I have a bunch of data, currently stored in 2000 seperate .csv files. Each file countains thousands of events, where each event starts with three numbers, one of which specifies the length of the event. All following rows then contain 9 columns. After a few hundred lines, the next event starts. This is the heterogenous part: events have different lengths.
Example:
40 181 5 # 181 rows in this event
-3.74677 1.8462 -200.582 0.03819 0 22 12 9 physiDet
-3.36715 2.31202 -201.09 0.17925 0 22 12 9 physiDet
-2.93906 2.24399 -200.797 0.03819 0 22 12 9 physiDet
...
-3.74766 1.84347 -200.586 1.16036 0 11 97 72 physiDet
-3.74772 1.84354 -200.586 4.33292 0 11 71 13 physiDet
-3.74845 1.84468 -200.584 0.986089 0 11 70 13 physiDet
232 595 6 # 595 rows here
1.48232 -3.12787 -196.664 0.07638 0 22 9 6 physiDet
1.10072 -3.0131 -196.344 0.125 0 22 9 6 physiDet
1.10448 -3.0174 -196.335 0.07701 0 22 221 9 physiDet
...
Most of the operations I will perform occur event by event. So, I need to loop over each event and do something. Usually, I will loop over the rows in the event and aggregate all rows down to a one-dimensional array or even one value per event.
I don’t have enough RAM to be able to load the entire dataset at once. I do have 32 cores to use for distributed computing.
So here’s the issue:
Problem
When I use @profile
, I find that a lot of time is being lost to parsing floats from the csv files (also ints, but less so) I was hoping there would be a more efficient way to store my data, so I can access it and parse it faster.
Possible Solutions and Questions
- Use JuliaDB with Dataframe/table type approach
Here, I’m worried about the issue of my data being three dimensional and having variable lengths. I don’t believe dataframes, tables and juliaDB are really intended for this purpose because they seem to do best on two dimensional data. My data is three dimensional with variable length in one dimension, as events have different lengths.
- JuliaData (hdf5) or JLD2
This seems to be closest to what I want but I still have some questions. If I treat my data as an array of events, and store it as one dataset in hdf5, I would have to know the total number of events beforehand, create a dataset of that size, and begin writing to it. Once that’s done I think I’d have a nice solution. Problem: it’s a non-trivial computation to find the total number of events in my dataset. Ideally, I’d like to be able to expand as I go. I did find that the pure hdf5 specification has a resize function, but it seems not to exist for JuliaData.
If I don’t treat my data as one big dataset but make each event into a seperate dataset, I would have more flexibility, but I’m worried about losing performance.

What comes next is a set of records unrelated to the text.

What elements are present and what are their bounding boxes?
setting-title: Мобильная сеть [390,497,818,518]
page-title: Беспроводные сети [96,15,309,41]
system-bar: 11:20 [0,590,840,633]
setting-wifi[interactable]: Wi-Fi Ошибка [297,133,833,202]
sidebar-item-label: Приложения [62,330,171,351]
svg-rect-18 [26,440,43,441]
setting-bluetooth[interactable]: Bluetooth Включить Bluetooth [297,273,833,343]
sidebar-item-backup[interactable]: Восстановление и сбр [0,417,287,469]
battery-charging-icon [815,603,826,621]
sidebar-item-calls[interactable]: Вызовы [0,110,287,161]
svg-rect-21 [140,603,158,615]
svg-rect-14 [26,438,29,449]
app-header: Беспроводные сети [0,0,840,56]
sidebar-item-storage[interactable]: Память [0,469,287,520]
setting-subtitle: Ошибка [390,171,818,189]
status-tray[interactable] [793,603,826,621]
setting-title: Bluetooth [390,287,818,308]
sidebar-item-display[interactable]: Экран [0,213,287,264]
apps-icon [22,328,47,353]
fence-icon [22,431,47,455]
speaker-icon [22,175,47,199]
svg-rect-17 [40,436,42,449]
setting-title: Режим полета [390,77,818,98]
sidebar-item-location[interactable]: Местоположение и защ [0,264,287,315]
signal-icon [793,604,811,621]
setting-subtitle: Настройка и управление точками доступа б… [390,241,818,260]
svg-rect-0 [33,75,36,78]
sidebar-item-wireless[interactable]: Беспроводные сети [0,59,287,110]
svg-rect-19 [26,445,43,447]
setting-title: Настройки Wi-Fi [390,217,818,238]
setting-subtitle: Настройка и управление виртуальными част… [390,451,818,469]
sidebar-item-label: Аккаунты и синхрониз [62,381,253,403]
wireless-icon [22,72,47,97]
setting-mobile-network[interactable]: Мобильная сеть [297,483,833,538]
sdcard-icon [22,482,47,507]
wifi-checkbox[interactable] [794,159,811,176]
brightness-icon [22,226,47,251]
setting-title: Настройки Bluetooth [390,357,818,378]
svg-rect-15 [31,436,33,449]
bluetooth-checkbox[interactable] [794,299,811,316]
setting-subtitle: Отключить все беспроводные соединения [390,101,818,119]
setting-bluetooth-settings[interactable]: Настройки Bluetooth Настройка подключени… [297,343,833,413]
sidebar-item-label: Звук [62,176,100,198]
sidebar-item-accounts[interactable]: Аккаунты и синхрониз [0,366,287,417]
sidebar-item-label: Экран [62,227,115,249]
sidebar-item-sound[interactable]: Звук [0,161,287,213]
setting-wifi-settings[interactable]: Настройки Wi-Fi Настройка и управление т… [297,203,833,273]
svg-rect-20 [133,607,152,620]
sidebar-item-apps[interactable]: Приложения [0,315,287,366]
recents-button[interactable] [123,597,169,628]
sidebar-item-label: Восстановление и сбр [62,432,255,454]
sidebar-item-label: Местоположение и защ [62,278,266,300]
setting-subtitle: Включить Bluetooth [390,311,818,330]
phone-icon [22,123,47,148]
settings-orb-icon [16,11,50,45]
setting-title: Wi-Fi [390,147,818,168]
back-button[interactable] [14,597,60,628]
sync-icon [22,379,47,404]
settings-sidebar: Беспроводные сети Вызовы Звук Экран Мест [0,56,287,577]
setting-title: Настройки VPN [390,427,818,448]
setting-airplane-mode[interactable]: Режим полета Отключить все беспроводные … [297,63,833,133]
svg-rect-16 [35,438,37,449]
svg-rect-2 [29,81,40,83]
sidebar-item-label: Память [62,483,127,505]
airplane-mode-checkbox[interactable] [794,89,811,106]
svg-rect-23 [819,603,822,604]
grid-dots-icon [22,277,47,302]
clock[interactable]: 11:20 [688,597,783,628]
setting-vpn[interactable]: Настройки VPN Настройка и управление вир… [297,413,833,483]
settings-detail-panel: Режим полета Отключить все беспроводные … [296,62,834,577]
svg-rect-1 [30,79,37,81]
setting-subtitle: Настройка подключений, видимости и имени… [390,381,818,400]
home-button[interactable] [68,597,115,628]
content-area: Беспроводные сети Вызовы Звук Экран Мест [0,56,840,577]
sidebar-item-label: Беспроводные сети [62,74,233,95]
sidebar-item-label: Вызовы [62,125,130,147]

Each event is relatively small, so really I’d like to store them in chunks, otherwise I’d spend a lot of time in my loop looking for the next event in the file. May be store 1000 at a time per dataset?
How does distributed (multi core) writing and reading work, when accessing one file? Can multiple workers write/read to a file? Would it be advantageous to have a one to one translation of .csv file to .jld, resulting in 2000 .jld, files, rather than one? I’m very unsure as to the best way to proceed here. It might even be the case, that csv is perfectly fine and switching to different format would only get me a 5% improvement for example.
Summary
If I use JuliaData, how do I format my data inside to make it easy to write and read, while significantly improving performance? Is there a better solution out there?
Edit: really reading is the big deal. I’ll write my data to the new format once, and then everything is read-only.